Today I’m taking a bit of a break. Last evening I completed an excellent course on crowdfunding with Jason Furie of BackerKit, a class coordinated with GenCon, and I think I’ve more or less caught up on sleep after a rocky long weekend. You can still follow along with the crowdfunding campaign for my game Chancers over here, and I’ll be tucking in to about a solid month of work on the game tomorrow.
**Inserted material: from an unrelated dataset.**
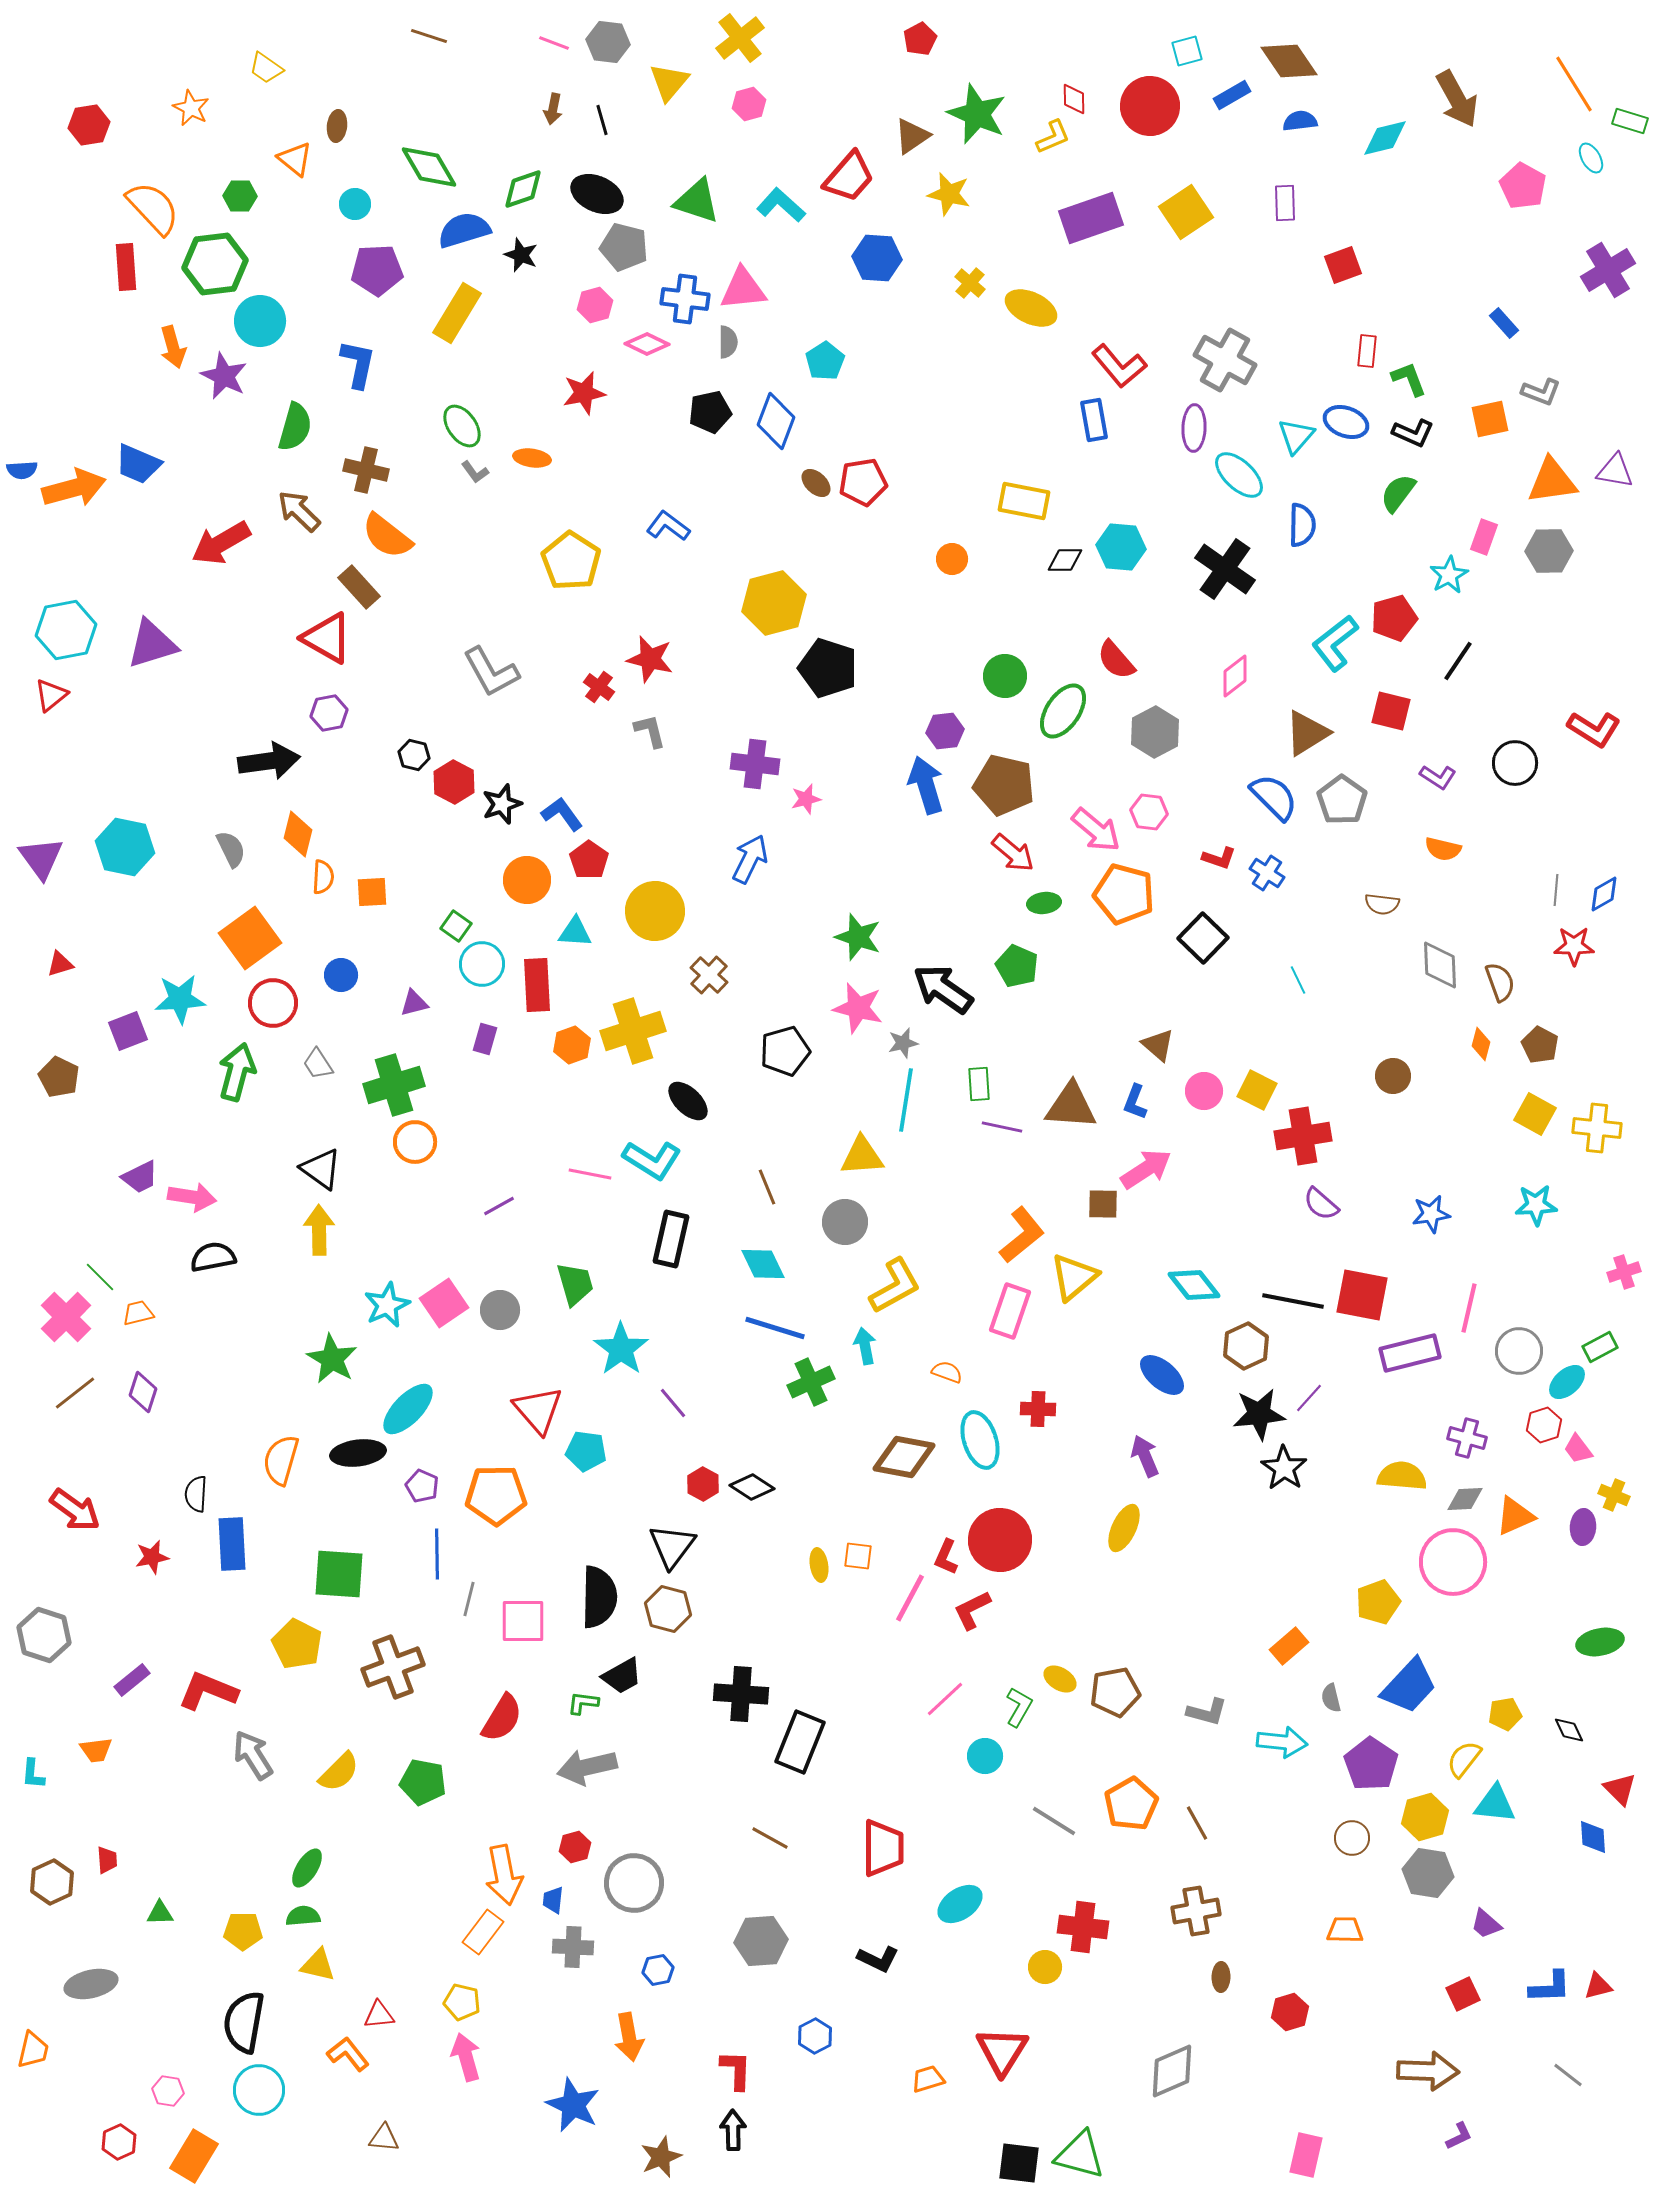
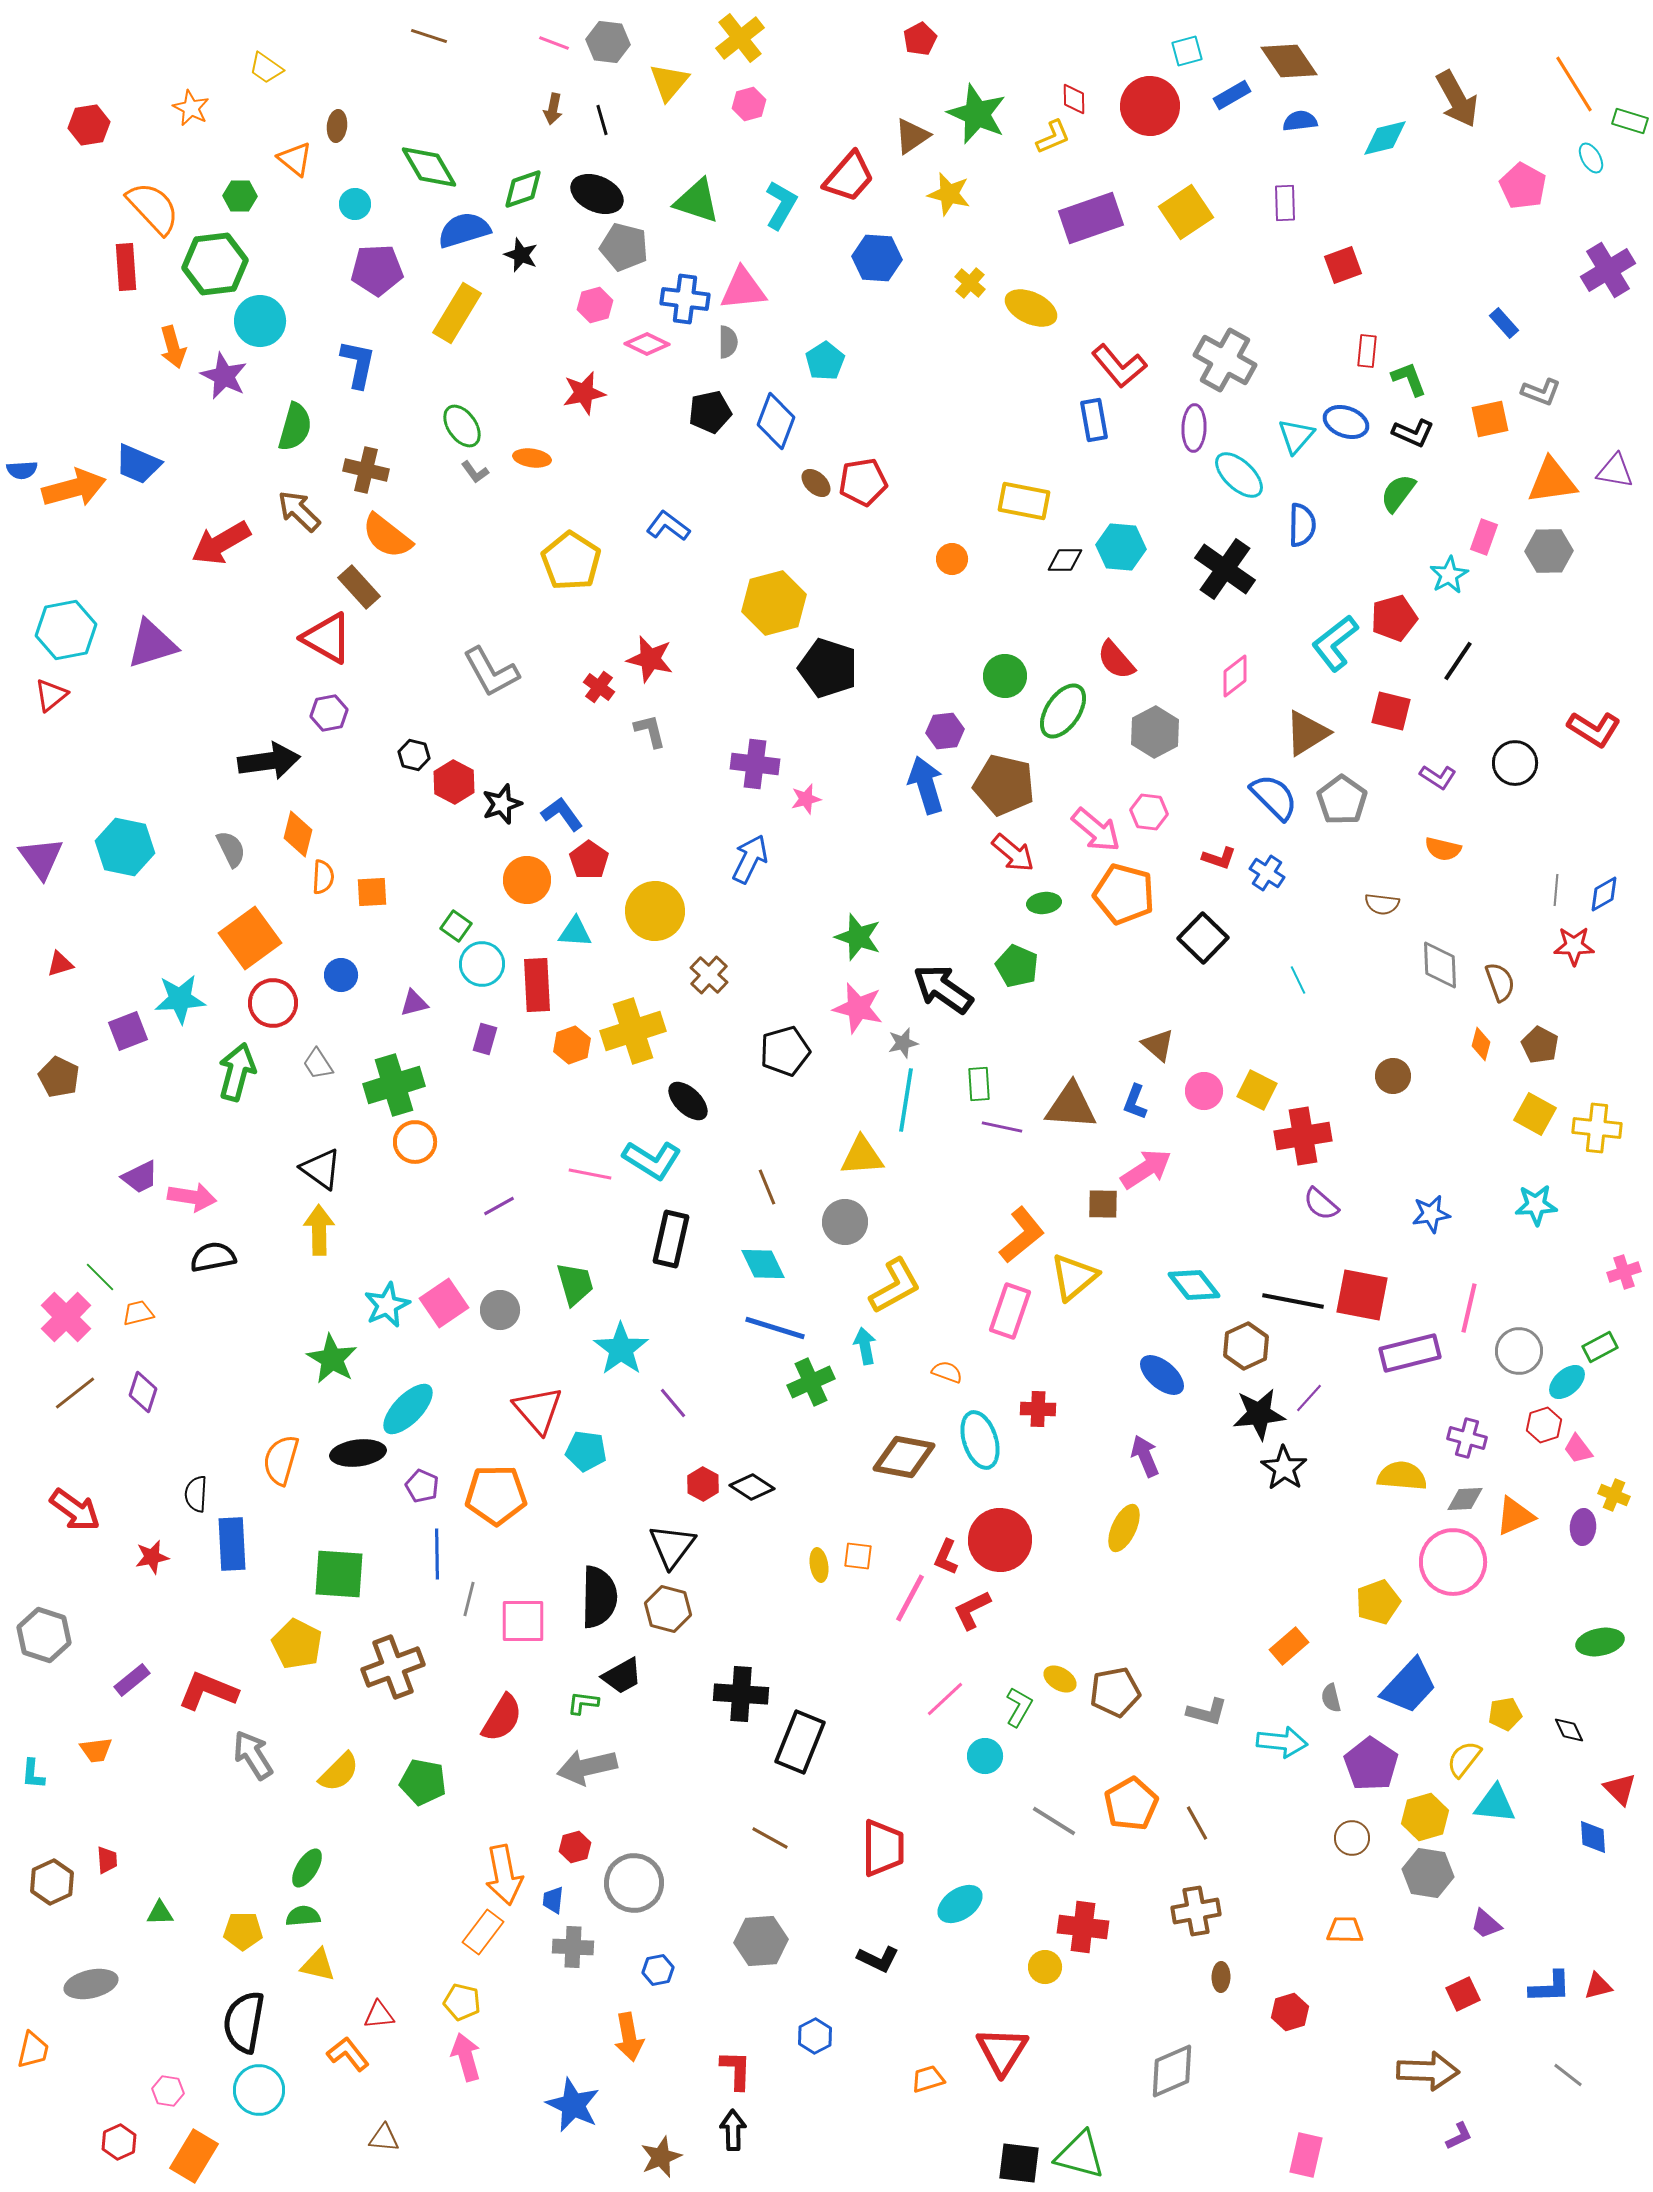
cyan L-shape at (781, 205): rotated 78 degrees clockwise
One of the things I’m especially going for in the game is the reduction of ludonarrativistic dissonance, which is the extra fancy way of talking about the tension we sometimes feel when we’re playing a game and the game asks us to do things that add a bit of grit to the system. I feel this way about grimdark games to a meaningful degree, since many of them simply position the player as a doer of grim things in order to prevent some other critter from doing things we might consider grimmer. Ideally–and in an equally fancy way–we want to engender valuative abdication in the reader or player, a willingness to let go and abandon themselves to the spirit of the story, even if it asks us to do things we might not do as our everyday selves.
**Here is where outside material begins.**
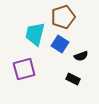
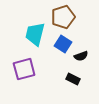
blue square: moved 3 px right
One of the first lessons I learned about game design at the level of formal instruction is perhaps the most commonsensical one–design, really design, the sort of game you would want to play yourself. I had that concept duly reinforced in a prior GenCon class with Eloy Lasanta, who taught us plenty of ways to guide players at the level of mechanics. In the case of Chancers, for instance, I’ve never been particularly inspired by the Murder Is Learning model of progress in most games (which I say after about two hours of murder to get ready for the release of Shadow of the Erdtree). Because I want a game that is more hopepunk than grimdark, I designed a scheme for Reputation that opens up quests based on the prosocial behavior of the characters. Rather than navigating a world of corruption, decay, rot, and ruin, they find themselves in a world on the upswing, where their positive contributions give them a chance to encourage the outcomes they want to see in the world. I think that’s a sort of role-playing prospect we don’t see all that often, as the game sphere likes to pit good against genocidal evil in fairly stark zero-sum terms.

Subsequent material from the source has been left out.